One factor contributing to the increasing unaffordability of care is due to the equation “price times quantity,” Ms. Rangachari said.
Price
Providers can charge substantially higher rates for the same services to private insurers versus public plans like Medicaid, Ms. Rangachari said. This allows them to negotiate selectively. For example, they may deny care for lower-paying Medicaid patients if reimbursements are deemed insufficient. This leaves uninsured and lower-income patients with fewer affordable options.
“You have all of these different market segmentations, so the people who are able to afford it and might not really need that kind of preventive health care are benefiting from it,” Ms. Rangachari said. Additionally, those most in need of care face coverage denials.
Quantity
The quantity side of the affordability equation involves overused services, Ms. Rangachari said. Much unnecessary testing stems from fee-for-service models compensating volume over value. Each test, procedure, or patient visit triggers a separate payment.
This has led payments to be based on volume rather than value, incentivizing unnecessary services over preventative care, she added. This has driven health care spending to nearly 20 percent of GDP according to the CMS, an economically unstable trajectory signaling a need for health system reform, Ms. Rangachari noted.
Value-Based Care as a Solution
Value-based care is one solution for repairing issues in the system, according to Ms. Rangachari. This model emphasizes patient outcomes over fee-for-service.
“One big example is bundled payments for episodes of care, rather than just focusing on encounter-based care and paying for every service delivered,” she said.
Programs like CMS’ bundled payments for joint replacements focus spending on total 90-day care rather than single encounters. This prevents emergency readmissions from fragmented or poor care, Ms. Rangachari added, noting this approach could extend to prescription drugs.
Pharmaceuticals also bear the blame for health care’s cost spikes.
A 2023 AARP analysis found list prices had more than tripled since their introduction to the market. To fight these price hikes, the Inflation Reduction Act enables Medicare to negotiate lower prices and limit out-of-pocket costs for beneficiaries. (The act’s provisions don’t extend to the private health insurance market.)

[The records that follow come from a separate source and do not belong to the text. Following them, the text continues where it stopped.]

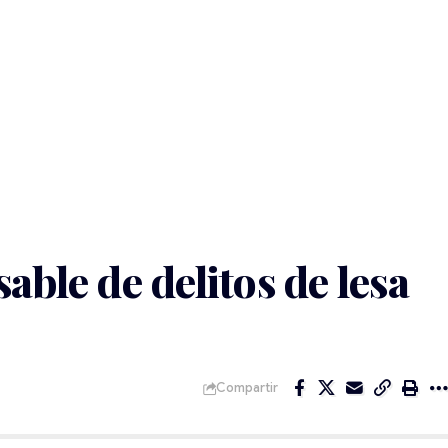
able de delitos de lesa
Compartir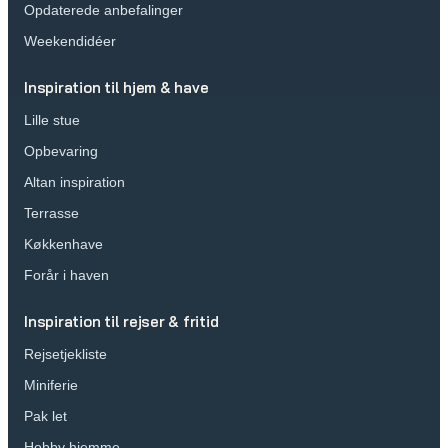
Opdaterede anbefalinger
Weekendidéer
Inspiration til hjem & have
Lille stue
Opbevaring
Altan inspiration
Terrasse
Køkkenhave
Forår i haven
Inspiration til rejser & fritid
Rejsetjekliste
Miniferie
Pak let
Hobby hjemme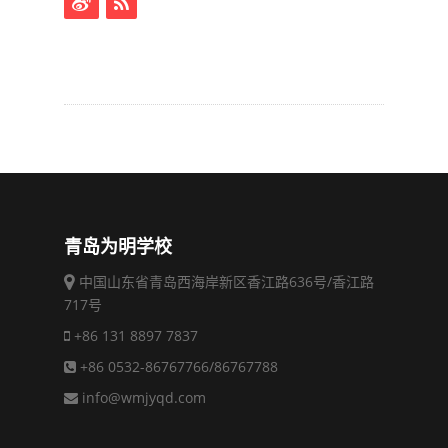
青岛为明学校
中国山东省青岛西海岸新区香江路636号/香江路
717号
+86 131 8897 7837
+86 0532-86767766/86767788
info@wmjyqd.com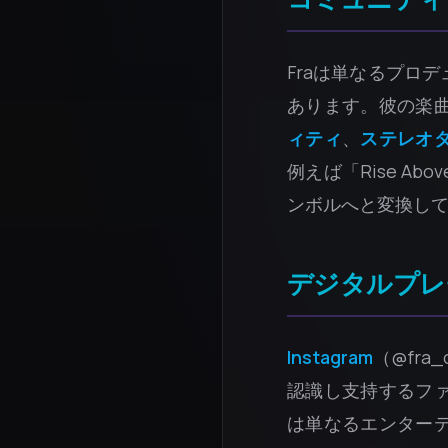
Fraは単なるプロ
あります。彼の楽
ィティ
、
ステレオ
例えば「Rise 
ンボルへと変換し
デジタルプレ
Instagram
（@fra_o
認識し支持するフ
は単なるエンター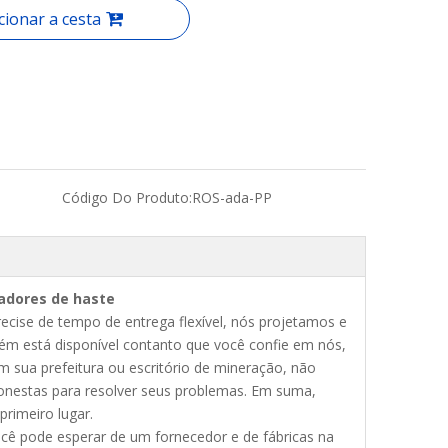
cionar a cesta
Código Do Produto:
ROS-ada-PP
adores de haste
cise de tempo de entrega flexível, nós projetamos e
bém está disponível contanto que você confie em nós,
 sua prefeitura ou escritório de mineração, não
estas para resolver seus problemas. Em suma,
rimeiro lugar.
ê pode esperar de um fornecedor e de fábricas na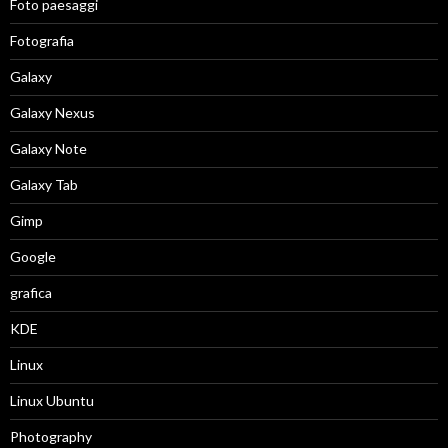
Foto paesaggi
Fotografia
Galaxy
Galaxy Nexus
Galaxy Note
Galaxy Tab
Gimp
Google
grafica
KDE
Linux
Linux Ubuntu
Photography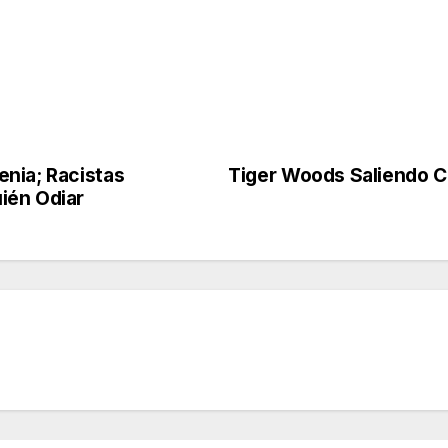
nia; Racistas
Tiger Woods Saliendo C
ién Odiar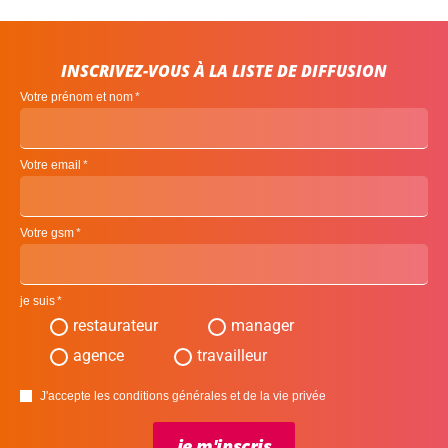
INSCRIVEZ-VOUS À LA LISTE DE DIFFUSION
Votre prénom et nom
Votre email
Votre gsm
je suis
restaurateur
manager
agence
travailleur
J'accepte les conditions générales et de la vie privée
je m'inscris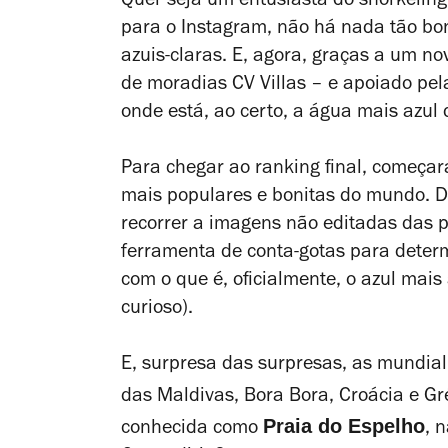
Quer seja um entusiasta do snorkeling
para o Instagram, não há nada tão b
azuis-claras. E, agora, graças a um n
de moradias CV Villas – e apoiado pel
onde está, ao certo, a água mais azul
Para chegar ao ranking final, começar
mais populares e bonitas do mundo. De
recorrer a imagens não editadas das
ferramenta de conta-gotas para determ
com o que é, oficialmente, o azul mais 
curioso).
E, surpresa das surpresas, as mundia
das Maldivas, Bora Bora, Croácia e G
Praia do Espelho
conhecida como
, 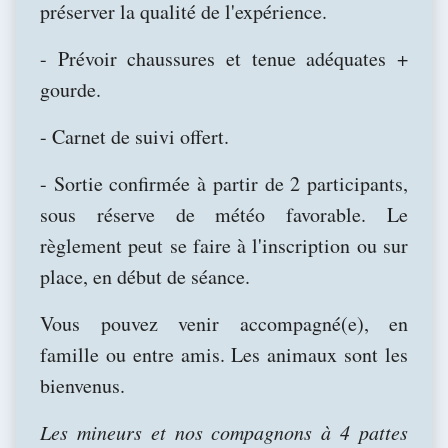
préserver la qualité de l'expérience.
- Prévoir chaussures et tenue adéquates +
gourde.
- Carnet de suivi offert.
- Sortie confirmée à partir de 2 participants,
sous réserve de météo favorable. Le
règlement peut se faire à l'inscription ou sur
place, en début de séance.
Vous pouvez venir accompagné(e), en
famille ou entre amis. Les animaux sont les
bienvenus.
Les mineurs et nos compagnons à 4 pattes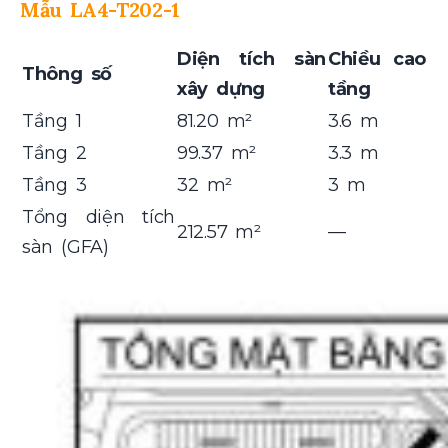
Mẫu LA4-T202-1
Diện tích sàn
Chiều cao
Thông số
xây dựng
tầng
Tầng 1
81.20 m²
3.6 m
Tầng 2
99.37 m²
3.3 m
Tầng 3
32 m²
3 m
Tổng diện tích
212.57 m²
—
sàn (GFA)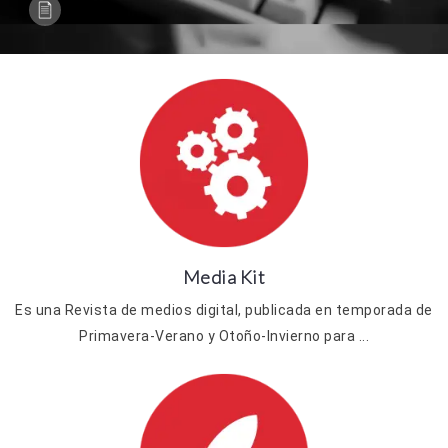
Media Kit
Es una Revista de medios digital, publicada en temporada de
Primavera-Verano y Otoño-Invierno para ...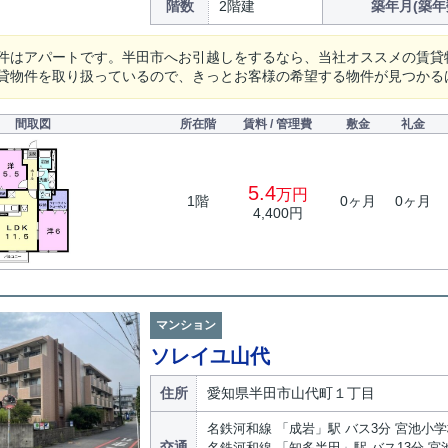
階数
2階建
築年月(築年
件はアパートです。半田市へお引越しをするなら、当社オススメの賃貸
貸物件を取り扱っているので、きっとお客様の希望する物件が見つかる
間取図
所在階
賃料 / 管理費
敷金
礼金
5.4
万円
1階
0ヶ月
0ヶ月
4,400円
マンション
ソレイユ山代
住所
愛知県半田市山代町１丁目
名鉄河和線 「成岩」駅 バス3分 宮池小学
交通
名鉄河和線 「知多半田」駅 バス13分 宮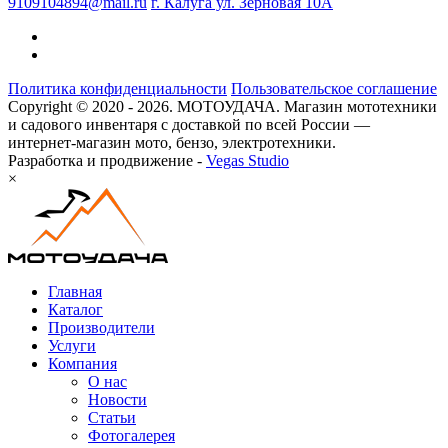
9109104894@mail.ru
г. Калуга ул. Зерновая 10А
Политика конфиденциальности
Пользовательское соглашение
Copyright © 2020 - 2026. МОТОУДАЧА. Магазин мототехники
и садового инвентаря с доставкой по всей России —
интернет-магазин мото, бензо, электротехники.
Разработка и продвижение -
Vegas Studio
×
Главная
Каталог
Производители
Услуги
Компания
О нас
Новости
Статьи
Фотогалерея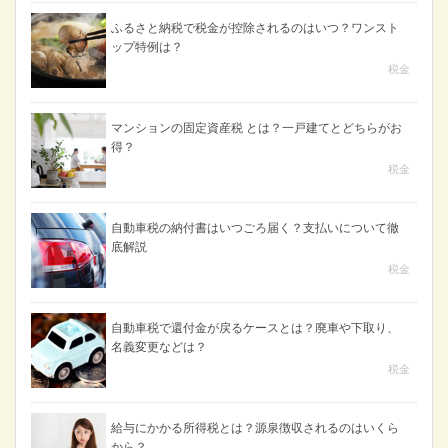
ふるさと納税で税金が控除されるのはいつ？ワンスト
ップ特例は？
税金
マンションの固定資産税 とは？一戸建てとどちらがお
得？
税金
自動車税の納付書はいつごろ届く？支払いについて徹
底解説
税金
自動車税で還付金が戻るケースとは？廃車や下取り、
名義変更などは？
税金
給与にかかる所得税とは？源泉徴収されるのはいくら
から？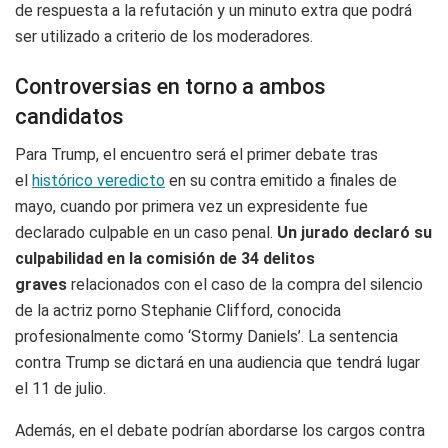
de respuesta a la refutación y un minuto extra que podrá
ser utilizado a criterio de los moderadores.
Controversias en torno a ambos
candidatos
Para Trump, el encuentro será el primer debate tras
el
histórico veredicto
en su contra emitido a finales de
mayo, cuando por primera vez un expresidente fue
declarado culpable en un caso penal.
Un jurado declaró su
culpabilidad en la comisión de 34 delitos
graves
relacionados con el caso de la compra del silencio
de la actriz porno Stephanie Clifford, conocida
profesionalmente como ‘Stormy Daniels’. La sentencia
contra Trump se dictará en una audiencia que tendrá lugar
el 11 de julio.
Además, en el debate podrían abordarse los cargos contra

Applying value-based purchasing here could control pricing and supply issues, Ms. Rangachari said. CMS will increasingly scrutinize what value is delivered to justify cost, comparative efficacy, therapeutic advances, and research and development investments.
“And this is an initiative that’s now underway as a result of the Inflation Reduction Act,” Ms. Rangachari said. “Ultimately, it’s really tackling the p’s and the q’s of the equation through delivery system reform.”